Folks, you can be mad at me all you'd like if this little post hits close to home.  Remember, I'm not telling you what to do with your life.  I may be your friend or may be just on the outer rim of your social circle but regardless I can tell you I really don't care who you squirt bodily fluids on.  All I'm asking is that you be AN ADULT, embrace a novel concept and GROW UP JUST ENOUGH to do the right thing and properly end a marriage before you do more damage than is necessary.  It may be hurtful but no judge or jury is going to listen to your excuses if you get nailed doing dirty.  You're playing with a figurative and possibly literal loaded gun and you know it.  For those of you with kids, my dear God, are you even thinking how you're little bit of fun can affect them?  Here, try this one on for size:  imagine trying to explain to your child why you have to move out and can only see them once a month with a court appointed guardian present after those pictures of you in a two hooker three way show up during your divorce proceeding. 

Just something to think about kids.  Like I said, it's complicated as issues go but eventually it boils down to just basic right and wrong and what it says about you as a person if you're willing to risk catastrophic harm to others just to get off.  I understand situations, believe me, but I have been made to watch too much destruction and devastation from the shenanigans of others in the past to watch it continue without saying at least something.
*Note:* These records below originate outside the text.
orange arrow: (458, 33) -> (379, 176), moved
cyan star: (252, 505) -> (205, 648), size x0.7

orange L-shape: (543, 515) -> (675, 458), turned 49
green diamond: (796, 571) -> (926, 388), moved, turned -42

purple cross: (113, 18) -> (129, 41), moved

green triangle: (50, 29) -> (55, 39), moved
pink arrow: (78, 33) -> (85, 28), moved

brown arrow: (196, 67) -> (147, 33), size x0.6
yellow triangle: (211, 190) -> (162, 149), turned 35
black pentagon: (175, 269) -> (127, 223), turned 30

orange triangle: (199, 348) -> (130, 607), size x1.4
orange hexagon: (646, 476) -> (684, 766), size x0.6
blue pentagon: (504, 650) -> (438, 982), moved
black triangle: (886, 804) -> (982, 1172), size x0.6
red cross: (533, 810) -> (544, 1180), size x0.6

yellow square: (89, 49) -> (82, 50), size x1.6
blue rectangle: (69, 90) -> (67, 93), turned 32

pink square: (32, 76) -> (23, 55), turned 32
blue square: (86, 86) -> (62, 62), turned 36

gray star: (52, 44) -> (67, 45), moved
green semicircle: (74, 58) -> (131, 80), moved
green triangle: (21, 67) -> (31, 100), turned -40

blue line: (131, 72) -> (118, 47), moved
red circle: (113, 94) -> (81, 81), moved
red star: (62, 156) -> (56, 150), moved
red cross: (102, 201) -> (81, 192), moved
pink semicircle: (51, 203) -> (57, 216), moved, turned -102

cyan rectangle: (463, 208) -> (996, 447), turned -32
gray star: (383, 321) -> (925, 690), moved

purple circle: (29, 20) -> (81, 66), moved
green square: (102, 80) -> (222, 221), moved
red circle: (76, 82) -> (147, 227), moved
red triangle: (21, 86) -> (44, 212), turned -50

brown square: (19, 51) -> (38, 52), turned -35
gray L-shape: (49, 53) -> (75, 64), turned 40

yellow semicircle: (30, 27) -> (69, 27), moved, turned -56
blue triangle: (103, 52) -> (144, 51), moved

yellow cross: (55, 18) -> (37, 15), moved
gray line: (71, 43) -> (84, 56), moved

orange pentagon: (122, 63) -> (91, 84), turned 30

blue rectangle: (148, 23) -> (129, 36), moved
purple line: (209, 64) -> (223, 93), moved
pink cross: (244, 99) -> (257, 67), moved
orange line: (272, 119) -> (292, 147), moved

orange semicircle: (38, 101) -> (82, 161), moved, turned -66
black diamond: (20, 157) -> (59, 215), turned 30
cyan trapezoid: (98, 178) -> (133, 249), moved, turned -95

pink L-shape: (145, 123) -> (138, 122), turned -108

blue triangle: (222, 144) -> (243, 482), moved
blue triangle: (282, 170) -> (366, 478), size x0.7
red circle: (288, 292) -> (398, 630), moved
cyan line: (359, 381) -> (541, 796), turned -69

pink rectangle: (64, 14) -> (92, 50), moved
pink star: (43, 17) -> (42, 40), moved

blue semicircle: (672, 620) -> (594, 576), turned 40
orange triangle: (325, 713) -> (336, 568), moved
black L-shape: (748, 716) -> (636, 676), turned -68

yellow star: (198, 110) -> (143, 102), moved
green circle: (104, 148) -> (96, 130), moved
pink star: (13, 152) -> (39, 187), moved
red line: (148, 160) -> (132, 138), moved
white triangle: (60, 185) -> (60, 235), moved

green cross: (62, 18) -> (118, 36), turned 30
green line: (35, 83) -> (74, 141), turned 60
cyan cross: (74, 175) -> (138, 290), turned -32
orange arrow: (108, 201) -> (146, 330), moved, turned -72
Hopefully one or two of you out there who are currently doing dirt will read this and at least think about what you're doing.  To the rest of you who are simple enough to want to get mad at me or whatnot, well, all I can say is I hope things work out when you mess up and get caught.  From what I understand alimony is really quite a joy to pay.  As for me, well, I've said my peace on the subject and I'm done with it.